How long does the appraisal process take?

This depends, but typically “it can take anywhere from a few business days up to two weeks,” says Quicken Loans. “If the appraisal comes back with any issues or concerns, then this will hold up the processing of your file until the matter is completely resolved in order to protect all parties involved.”

What’s included in my lender’s closing costs?

Typically, lenders will charge fees based on where you live and how much money you’re borrowing. According to the US Department of Housing and Urban Development (HUD), these can include:

Origination fee: Many lenders charge a flat, up-front fee at closing. This is similar to a loan origination fee for a house that you buy. It’s based on the amount of your mortgage and varies from lender to lender.

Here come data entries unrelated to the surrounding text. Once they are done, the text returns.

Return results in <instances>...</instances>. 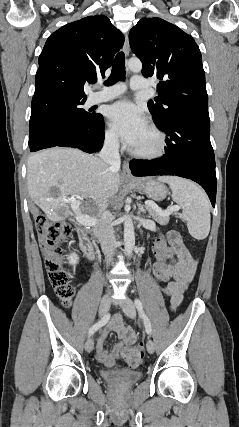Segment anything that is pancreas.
I'll return each instance as SVG.
<instances>
[{
	"mask_svg": "<svg viewBox=\"0 0 239 427\" xmlns=\"http://www.w3.org/2000/svg\"><path fill=\"white\" fill-rule=\"evenodd\" d=\"M150 216L159 224L166 225L169 222V216H163L151 207H147Z\"/></svg>",
	"mask_w": 239,
	"mask_h": 427,
	"instance_id": "pancreas-1",
	"label": "pancreas"
}]
</instances>
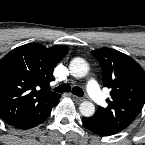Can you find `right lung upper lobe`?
Wrapping results in <instances>:
<instances>
[{
	"mask_svg": "<svg viewBox=\"0 0 145 145\" xmlns=\"http://www.w3.org/2000/svg\"><path fill=\"white\" fill-rule=\"evenodd\" d=\"M68 50L62 45L46 48L30 43L0 60V117L6 123L38 114L59 101L60 95L48 90V85Z\"/></svg>",
	"mask_w": 145,
	"mask_h": 145,
	"instance_id": "right-lung-upper-lobe-1",
	"label": "right lung upper lobe"
}]
</instances>
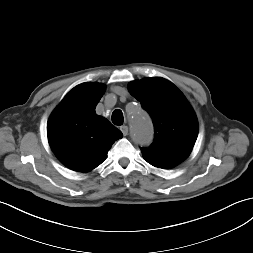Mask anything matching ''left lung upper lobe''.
I'll list each match as a JSON object with an SVG mask.
<instances>
[{
    "mask_svg": "<svg viewBox=\"0 0 253 253\" xmlns=\"http://www.w3.org/2000/svg\"><path fill=\"white\" fill-rule=\"evenodd\" d=\"M128 89L148 111L155 128L154 142L141 149L144 160L163 169L180 164L190 154L198 134L196 115L185 96L161 77L132 81Z\"/></svg>",
    "mask_w": 253,
    "mask_h": 253,
    "instance_id": "left-lung-upper-lobe-1",
    "label": "left lung upper lobe"
}]
</instances>
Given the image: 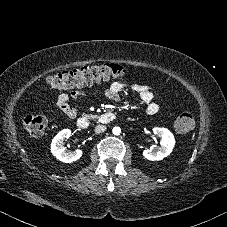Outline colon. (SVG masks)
Listing matches in <instances>:
<instances>
[{"instance_id": "1", "label": "colon", "mask_w": 227, "mask_h": 227, "mask_svg": "<svg viewBox=\"0 0 227 227\" xmlns=\"http://www.w3.org/2000/svg\"><path fill=\"white\" fill-rule=\"evenodd\" d=\"M129 72L120 65L103 63L61 71L48 77V84L57 90L77 89L97 81L110 78H123ZM27 131L34 136L41 135L47 128L48 120L41 115H28L24 119ZM195 125L191 111L182 112L175 120L174 127L180 133L190 131Z\"/></svg>"}]
</instances>
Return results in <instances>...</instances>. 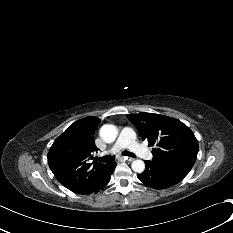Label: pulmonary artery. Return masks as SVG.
I'll list each match as a JSON object with an SVG mask.
<instances>
[{"label": "pulmonary artery", "instance_id": "obj_1", "mask_svg": "<svg viewBox=\"0 0 233 233\" xmlns=\"http://www.w3.org/2000/svg\"><path fill=\"white\" fill-rule=\"evenodd\" d=\"M123 149H129L144 159H151L152 157L150 151L138 143L136 133L131 127H125L121 130L120 136L110 152L116 154Z\"/></svg>", "mask_w": 233, "mask_h": 233}]
</instances>
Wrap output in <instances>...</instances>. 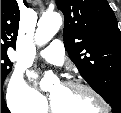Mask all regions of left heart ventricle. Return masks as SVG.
Returning a JSON list of instances; mask_svg holds the SVG:
<instances>
[{"label":"left heart ventricle","instance_id":"obj_1","mask_svg":"<svg viewBox=\"0 0 121 113\" xmlns=\"http://www.w3.org/2000/svg\"><path fill=\"white\" fill-rule=\"evenodd\" d=\"M50 99L59 113H102V104L90 93L71 90L58 84L50 90Z\"/></svg>","mask_w":121,"mask_h":113}]
</instances>
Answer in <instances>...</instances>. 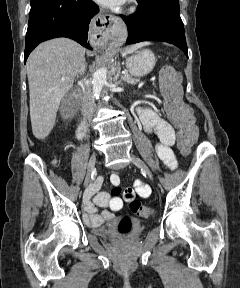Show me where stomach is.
I'll return each mask as SVG.
<instances>
[{"label": "stomach", "instance_id": "stomach-1", "mask_svg": "<svg viewBox=\"0 0 240 288\" xmlns=\"http://www.w3.org/2000/svg\"><path fill=\"white\" fill-rule=\"evenodd\" d=\"M156 63V58L152 51L141 50L134 55L126 58V67L128 71L136 77L149 74Z\"/></svg>", "mask_w": 240, "mask_h": 288}]
</instances>
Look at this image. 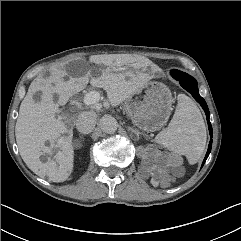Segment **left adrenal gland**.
Segmentation results:
<instances>
[{"label": "left adrenal gland", "mask_w": 241, "mask_h": 241, "mask_svg": "<svg viewBox=\"0 0 241 241\" xmlns=\"http://www.w3.org/2000/svg\"><path fill=\"white\" fill-rule=\"evenodd\" d=\"M128 130L131 131L132 133H134V134L136 135L135 140H138V139H139V136H140V134H141L139 131L133 129L132 127H128Z\"/></svg>", "instance_id": "left-adrenal-gland-1"}]
</instances>
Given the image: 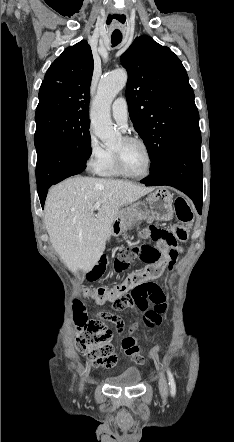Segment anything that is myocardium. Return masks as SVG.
<instances>
[{
  "label": "myocardium",
  "instance_id": "myocardium-1",
  "mask_svg": "<svg viewBox=\"0 0 234 442\" xmlns=\"http://www.w3.org/2000/svg\"><path fill=\"white\" fill-rule=\"evenodd\" d=\"M122 139L126 143H137L143 147V149L145 150L146 156H147V166H146V170L141 174L130 173L129 171H127V169L124 166L121 152L118 150H113L114 162H115V167H116L117 171L120 173V175H123L128 178H132V179H144V178L148 177L151 173L152 164H153V156H152V152H151L149 145L143 139H141L139 137H135V136H125Z\"/></svg>",
  "mask_w": 234,
  "mask_h": 442
}]
</instances>
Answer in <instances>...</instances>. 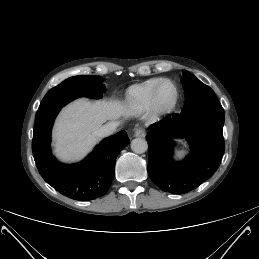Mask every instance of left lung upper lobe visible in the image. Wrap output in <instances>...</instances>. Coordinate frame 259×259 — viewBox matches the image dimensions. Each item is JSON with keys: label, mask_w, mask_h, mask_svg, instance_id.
<instances>
[{"label": "left lung upper lobe", "mask_w": 259, "mask_h": 259, "mask_svg": "<svg viewBox=\"0 0 259 259\" xmlns=\"http://www.w3.org/2000/svg\"><path fill=\"white\" fill-rule=\"evenodd\" d=\"M181 82L185 90V104L181 114L206 107L221 106L214 91L190 72H183Z\"/></svg>", "instance_id": "5c2ea615"}]
</instances>
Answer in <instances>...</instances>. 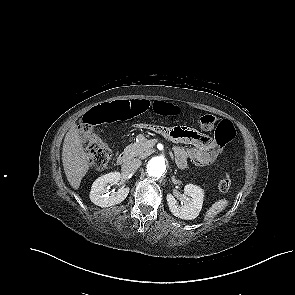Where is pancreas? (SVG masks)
Instances as JSON below:
<instances>
[{
  "label": "pancreas",
  "instance_id": "obj_1",
  "mask_svg": "<svg viewBox=\"0 0 295 295\" xmlns=\"http://www.w3.org/2000/svg\"><path fill=\"white\" fill-rule=\"evenodd\" d=\"M137 142L130 144L125 148L128 157L146 158L153 153V147L143 135H138Z\"/></svg>",
  "mask_w": 295,
  "mask_h": 295
}]
</instances>
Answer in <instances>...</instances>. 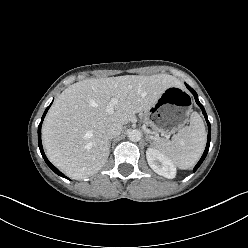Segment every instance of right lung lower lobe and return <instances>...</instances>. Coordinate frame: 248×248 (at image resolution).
<instances>
[{"mask_svg":"<svg viewBox=\"0 0 248 248\" xmlns=\"http://www.w3.org/2000/svg\"><path fill=\"white\" fill-rule=\"evenodd\" d=\"M51 106V104L47 107V109L45 110L43 116H42V119H41V122L39 124V127H38V144H39V148H40V152L42 154V157L44 158L45 162L47 163V165L56 173L58 174L59 176H62V177H65L64 174H62L56 167H54L50 162L49 160L47 159V157L45 156V153L43 151V147H42V142H41V125H42V122H43V119L49 109V107Z\"/></svg>","mask_w":248,"mask_h":248,"instance_id":"obj_1","label":"right lung lower lobe"}]
</instances>
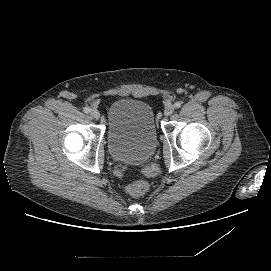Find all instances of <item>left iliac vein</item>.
I'll list each match as a JSON object with an SVG mask.
<instances>
[{
  "mask_svg": "<svg viewBox=\"0 0 271 271\" xmlns=\"http://www.w3.org/2000/svg\"><path fill=\"white\" fill-rule=\"evenodd\" d=\"M175 110V107L173 105H168L164 110V115L169 116L171 115Z\"/></svg>",
  "mask_w": 271,
  "mask_h": 271,
  "instance_id": "left-iliac-vein-1",
  "label": "left iliac vein"
}]
</instances>
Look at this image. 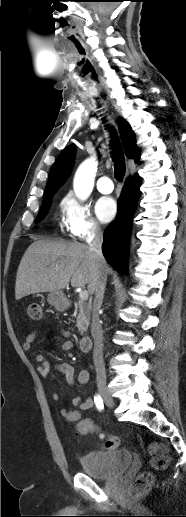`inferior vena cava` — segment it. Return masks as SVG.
Masks as SVG:
<instances>
[{
  "mask_svg": "<svg viewBox=\"0 0 186 517\" xmlns=\"http://www.w3.org/2000/svg\"><path fill=\"white\" fill-rule=\"evenodd\" d=\"M86 241L90 251L95 258L97 268L96 279L94 283L95 298L93 302L91 324V335L94 341L93 361L97 379L105 380L106 372L103 360V331L99 320V310L103 302L107 274L104 270V265L106 262L102 254V231L98 225L93 226Z\"/></svg>",
  "mask_w": 186,
  "mask_h": 517,
  "instance_id": "602c4592",
  "label": "inferior vena cava"
}]
</instances>
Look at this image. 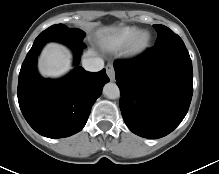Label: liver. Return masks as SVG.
Here are the masks:
<instances>
[{
  "instance_id": "1",
  "label": "liver",
  "mask_w": 219,
  "mask_h": 174,
  "mask_svg": "<svg viewBox=\"0 0 219 174\" xmlns=\"http://www.w3.org/2000/svg\"><path fill=\"white\" fill-rule=\"evenodd\" d=\"M109 28L103 31H109ZM94 55V52L89 50L85 57ZM39 68L42 75L47 77H59L71 68L70 55L62 47L57 44H48L43 50L39 62Z\"/></svg>"
}]
</instances>
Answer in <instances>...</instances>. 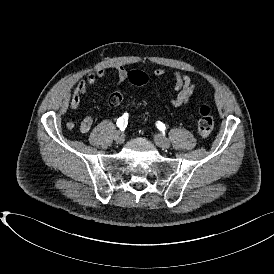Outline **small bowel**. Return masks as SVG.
<instances>
[{
	"label": "small bowel",
	"instance_id": "small-bowel-1",
	"mask_svg": "<svg viewBox=\"0 0 274 274\" xmlns=\"http://www.w3.org/2000/svg\"><path fill=\"white\" fill-rule=\"evenodd\" d=\"M114 70L117 74V83L123 82L127 78V71L122 65H115ZM106 75L104 68L90 72L85 78L80 79L72 88L70 96V107L77 110L80 106L81 99L86 93L89 86L95 85L98 80L103 79ZM155 78L165 77L170 75L173 78V89L176 92L174 96L169 97V102L175 107L187 105L192 99L196 84L192 78L184 71H169L166 68L158 67L152 72ZM93 125L91 117H85L80 123V132L86 134L90 131Z\"/></svg>",
	"mask_w": 274,
	"mask_h": 274
}]
</instances>
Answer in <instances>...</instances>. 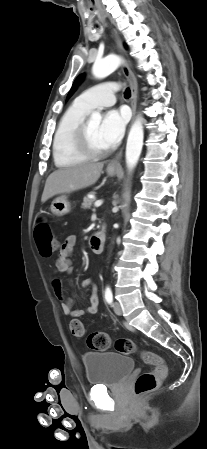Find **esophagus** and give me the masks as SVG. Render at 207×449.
Returning <instances> with one entry per match:
<instances>
[{"instance_id": "34e87169", "label": "esophagus", "mask_w": 207, "mask_h": 449, "mask_svg": "<svg viewBox=\"0 0 207 449\" xmlns=\"http://www.w3.org/2000/svg\"><path fill=\"white\" fill-rule=\"evenodd\" d=\"M115 37H116V43H117L118 49L120 50V52H122L123 51V46H122V43H121L120 39L116 35V33H115ZM122 71H123V74L126 77L127 81L130 84V87H131L130 104H131V108H132V114L134 116L135 115V111H136L137 92H138L137 80H136V77L133 74V72L129 69V67L125 63L122 64ZM121 155H122V150H120L118 152V154L116 155V157L108 164V167L109 168L119 167L120 166Z\"/></svg>"}]
</instances>
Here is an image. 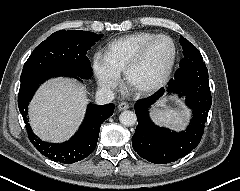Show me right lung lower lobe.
Instances as JSON below:
<instances>
[{"label": "right lung lower lobe", "instance_id": "right-lung-lower-lobe-1", "mask_svg": "<svg viewBox=\"0 0 240 191\" xmlns=\"http://www.w3.org/2000/svg\"><path fill=\"white\" fill-rule=\"evenodd\" d=\"M66 76L83 79L73 73L46 69L42 71L22 72L20 90L18 94V107L22 114L28 137L34 147L45 157L59 163L71 164L90 155L97 145L101 123L109 118L114 111L113 104H89L85 119L76 134L67 142L61 144L48 143L38 138L28 123V104L35 91L45 80L51 77Z\"/></svg>", "mask_w": 240, "mask_h": 191}]
</instances>
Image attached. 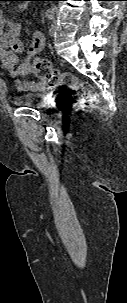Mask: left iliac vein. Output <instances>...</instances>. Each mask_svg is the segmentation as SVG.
Instances as JSON below:
<instances>
[{
	"instance_id": "left-iliac-vein-1",
	"label": "left iliac vein",
	"mask_w": 127,
	"mask_h": 303,
	"mask_svg": "<svg viewBox=\"0 0 127 303\" xmlns=\"http://www.w3.org/2000/svg\"><path fill=\"white\" fill-rule=\"evenodd\" d=\"M49 33L51 36H55L57 34V24L55 21L52 22L50 29H49Z\"/></svg>"
}]
</instances>
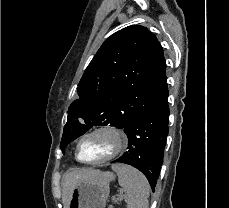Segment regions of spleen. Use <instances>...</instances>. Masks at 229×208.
Listing matches in <instances>:
<instances>
[{
	"label": "spleen",
	"instance_id": "1",
	"mask_svg": "<svg viewBox=\"0 0 229 208\" xmlns=\"http://www.w3.org/2000/svg\"><path fill=\"white\" fill-rule=\"evenodd\" d=\"M118 182L124 192L127 208H148L149 184L136 168L124 164H112Z\"/></svg>",
	"mask_w": 229,
	"mask_h": 208
}]
</instances>
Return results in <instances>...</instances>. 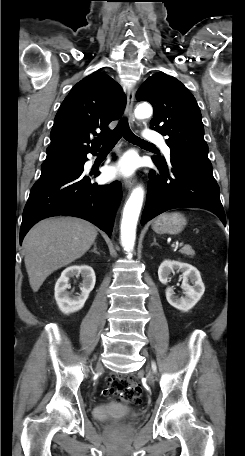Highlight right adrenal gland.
Here are the masks:
<instances>
[{"mask_svg":"<svg viewBox=\"0 0 245 456\" xmlns=\"http://www.w3.org/2000/svg\"><path fill=\"white\" fill-rule=\"evenodd\" d=\"M91 252H94V253H96V254H98V255L100 254V253L97 251V245H96V243H94V247H93V250H91Z\"/></svg>","mask_w":245,"mask_h":456,"instance_id":"right-adrenal-gland-1","label":"right adrenal gland"}]
</instances>
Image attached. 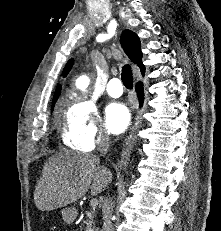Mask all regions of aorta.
<instances>
[{
  "instance_id": "762f6f07",
  "label": "aorta",
  "mask_w": 221,
  "mask_h": 231,
  "mask_svg": "<svg viewBox=\"0 0 221 231\" xmlns=\"http://www.w3.org/2000/svg\"><path fill=\"white\" fill-rule=\"evenodd\" d=\"M88 84L89 78L87 76H82L76 81V86L81 90H85Z\"/></svg>"
}]
</instances>
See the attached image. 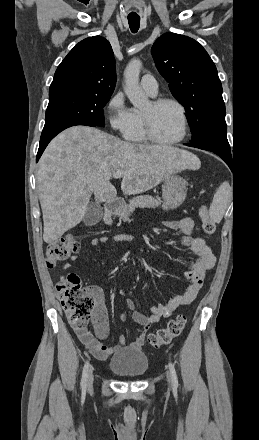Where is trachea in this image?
<instances>
[{
  "label": "trachea",
  "mask_w": 259,
  "mask_h": 440,
  "mask_svg": "<svg viewBox=\"0 0 259 440\" xmlns=\"http://www.w3.org/2000/svg\"><path fill=\"white\" fill-rule=\"evenodd\" d=\"M129 27L132 33H136L139 29L140 18H128Z\"/></svg>",
  "instance_id": "trachea-1"
}]
</instances>
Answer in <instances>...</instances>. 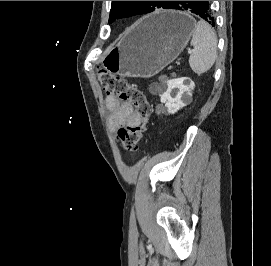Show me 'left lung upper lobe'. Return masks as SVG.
I'll list each match as a JSON object with an SVG mask.
<instances>
[{
    "mask_svg": "<svg viewBox=\"0 0 271 266\" xmlns=\"http://www.w3.org/2000/svg\"><path fill=\"white\" fill-rule=\"evenodd\" d=\"M174 1H112L109 23L117 18L153 12L158 8L168 9Z\"/></svg>",
    "mask_w": 271,
    "mask_h": 266,
    "instance_id": "obj_1",
    "label": "left lung upper lobe"
}]
</instances>
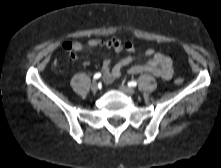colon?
<instances>
[{"label":"colon","mask_w":221,"mask_h":168,"mask_svg":"<svg viewBox=\"0 0 221 168\" xmlns=\"http://www.w3.org/2000/svg\"><path fill=\"white\" fill-rule=\"evenodd\" d=\"M123 38L124 39H129L130 38V33L129 32H124L123 33ZM175 83L176 84H182L183 83V79L181 77H178L175 79Z\"/></svg>","instance_id":"1"}]
</instances>
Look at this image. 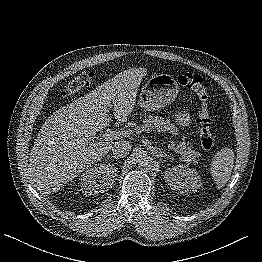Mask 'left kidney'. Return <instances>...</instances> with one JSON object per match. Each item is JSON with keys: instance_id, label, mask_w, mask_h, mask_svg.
I'll return each instance as SVG.
<instances>
[{"instance_id": "1", "label": "left kidney", "mask_w": 262, "mask_h": 262, "mask_svg": "<svg viewBox=\"0 0 262 262\" xmlns=\"http://www.w3.org/2000/svg\"><path fill=\"white\" fill-rule=\"evenodd\" d=\"M165 181L179 193H194L201 189L202 182L198 172L188 168L186 165H179L169 168L164 174Z\"/></svg>"}]
</instances>
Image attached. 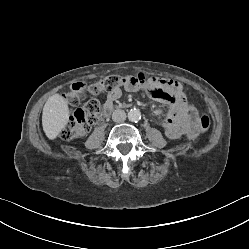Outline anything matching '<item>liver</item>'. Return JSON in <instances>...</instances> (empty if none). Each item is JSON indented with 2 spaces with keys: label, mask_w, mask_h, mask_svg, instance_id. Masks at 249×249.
Instances as JSON below:
<instances>
[{
  "label": "liver",
  "mask_w": 249,
  "mask_h": 249,
  "mask_svg": "<svg viewBox=\"0 0 249 249\" xmlns=\"http://www.w3.org/2000/svg\"><path fill=\"white\" fill-rule=\"evenodd\" d=\"M69 119L68 102L59 94L48 98L42 113V126L46 136L53 140L66 127Z\"/></svg>",
  "instance_id": "6515ba94"
}]
</instances>
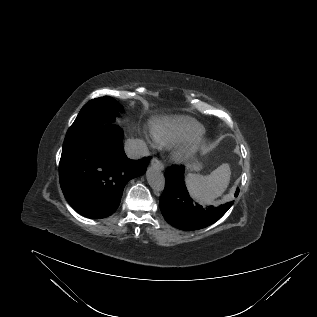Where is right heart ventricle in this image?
Wrapping results in <instances>:
<instances>
[{
	"mask_svg": "<svg viewBox=\"0 0 317 317\" xmlns=\"http://www.w3.org/2000/svg\"><path fill=\"white\" fill-rule=\"evenodd\" d=\"M203 131V127L189 117H160L151 122L152 139L156 144L166 147L196 139Z\"/></svg>",
	"mask_w": 317,
	"mask_h": 317,
	"instance_id": "obj_1",
	"label": "right heart ventricle"
}]
</instances>
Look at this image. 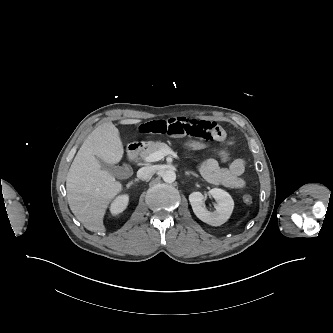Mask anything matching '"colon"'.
Segmentation results:
<instances>
[{
    "label": "colon",
    "instance_id": "1",
    "mask_svg": "<svg viewBox=\"0 0 333 333\" xmlns=\"http://www.w3.org/2000/svg\"><path fill=\"white\" fill-rule=\"evenodd\" d=\"M181 145L187 151L199 152L206 150H215L223 160L227 159V153L224 149L215 148L209 141L197 138H185L181 141ZM243 201L246 204H251L253 199L249 194L243 196Z\"/></svg>",
    "mask_w": 333,
    "mask_h": 333
}]
</instances>
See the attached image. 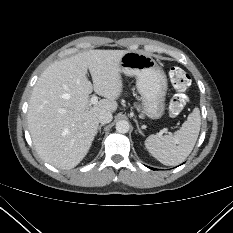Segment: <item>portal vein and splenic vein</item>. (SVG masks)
Listing matches in <instances>:
<instances>
[{"mask_svg":"<svg viewBox=\"0 0 233 233\" xmlns=\"http://www.w3.org/2000/svg\"><path fill=\"white\" fill-rule=\"evenodd\" d=\"M90 102H91V104H96L98 102V97L93 95Z\"/></svg>","mask_w":233,"mask_h":233,"instance_id":"obj_1","label":"portal vein and splenic vein"}]
</instances>
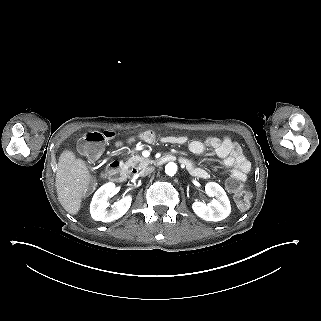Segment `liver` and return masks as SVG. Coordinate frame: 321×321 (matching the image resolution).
Listing matches in <instances>:
<instances>
[{
  "label": "liver",
  "mask_w": 321,
  "mask_h": 321,
  "mask_svg": "<svg viewBox=\"0 0 321 321\" xmlns=\"http://www.w3.org/2000/svg\"><path fill=\"white\" fill-rule=\"evenodd\" d=\"M91 181L89 170L82 159L65 150L59 157L55 185L62 207L71 215L80 210L83 196Z\"/></svg>",
  "instance_id": "liver-1"
}]
</instances>
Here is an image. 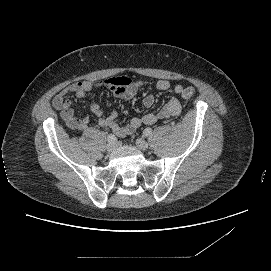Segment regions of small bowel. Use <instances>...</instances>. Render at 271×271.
Wrapping results in <instances>:
<instances>
[{
  "label": "small bowel",
  "mask_w": 271,
  "mask_h": 271,
  "mask_svg": "<svg viewBox=\"0 0 271 271\" xmlns=\"http://www.w3.org/2000/svg\"><path fill=\"white\" fill-rule=\"evenodd\" d=\"M103 85L107 86L116 97L128 100L143 86V83L134 82L128 77H115L105 81H78L66 86L53 98L52 105L60 112L62 120L69 129L78 132L86 130L89 125V118H78L72 109L71 101L67 97L69 95H75L77 98H84L93 88ZM155 88L160 91L171 89L172 92L177 95L182 94L183 91L182 85L176 84L171 87L170 82L165 79L158 80L155 84ZM154 102L155 99L153 95H147L143 99V105L146 108H151ZM89 109L99 118V124L101 126L111 129L119 137H124L132 134L142 125H153L162 119L179 116L182 112V105L180 101L173 96L168 99L157 113H147L142 117H134L125 125H119L116 122L117 113L115 111L105 116L104 110L96 103L90 104Z\"/></svg>",
  "instance_id": "1"
}]
</instances>
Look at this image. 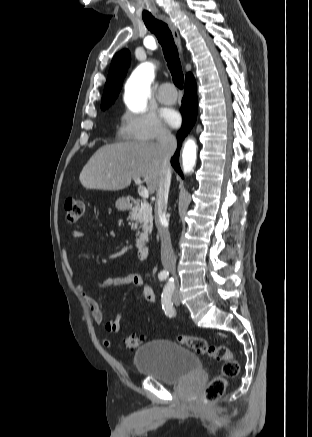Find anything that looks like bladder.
<instances>
[{
  "mask_svg": "<svg viewBox=\"0 0 312 437\" xmlns=\"http://www.w3.org/2000/svg\"><path fill=\"white\" fill-rule=\"evenodd\" d=\"M134 365L139 374L171 385L202 373L196 353L166 339L152 340L139 347L134 354Z\"/></svg>",
  "mask_w": 312,
  "mask_h": 437,
  "instance_id": "1",
  "label": "bladder"
}]
</instances>
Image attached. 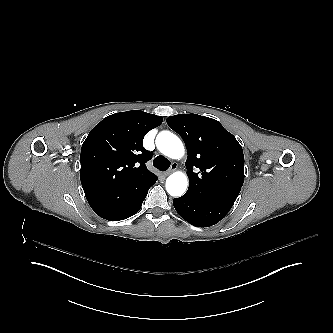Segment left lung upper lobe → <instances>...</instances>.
I'll return each instance as SVG.
<instances>
[{
    "label": "left lung upper lobe",
    "instance_id": "obj_1",
    "mask_svg": "<svg viewBox=\"0 0 333 333\" xmlns=\"http://www.w3.org/2000/svg\"><path fill=\"white\" fill-rule=\"evenodd\" d=\"M167 124L188 151L185 194L233 206L244 182V155L236 138L217 120L197 114L170 116ZM195 167L199 173L193 172Z\"/></svg>",
    "mask_w": 333,
    "mask_h": 333
}]
</instances>
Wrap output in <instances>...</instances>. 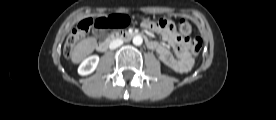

Discount points: If you’re receiving a lower interest rate by paying this one-time fee, it could save you money in the long run. However, 1% of the loan balance (based on your loan amount) or $1,000, whichever is larger, usually applies as the standard discount point charge.

What are some common types of mortgages?

REFI: The lender will refinance your existing first mortgage into another first mortgage with new terms that are more favorable to you.

HELOC: A home equity line of credit can allow you to borrow money against your house’s value for any reason, just like a credit card. Though it may have higher interest rates than other types of mortgages, the interest is often tax-deductible. You can then pay off the loan as needed, whenever you want.

Cash-out refinances: This allows you to move money from one or more existing homeownership assets and put it into another asset (typically a home).

What’s the difference between a home purchase and a cash-out refinance?

A cash-out refinance is when you make changes to the property such as adding or updating items like plumbing, electrical wiring, HVAC, or appliances. You may also be able to increase your total loan amount beyond what you owe on the current property. This way you can take some of your equity and use it for other things such as making home improvements, taking a vacation, or clearing up high-interest credit card debt.

Any scenarios where I might want to consider a cash-out refinance?

Some people who own their property free and clear might consider cashing out some or all of the equity they have built up to cover college tuition for children, purchase another rental property, make home improvements or pay off high-interest credit card debt.

What is the 5/25 mortgage rule?

The combined total of your monthly installment payments on your existing first mortgage plus any new secondary loan cannot exceed more than 25 percent of your gross monthly income at the time you apply. Also, you can’t take cash advances from a second mortgage during the first two years after closing, unless it is for a bona fide second-home purchase with the cash used to reduce your first mortgage.

One thought on “New Home Buyers Guide
  1. Mark

    Thanks for your blog, nice to read. Do not stop.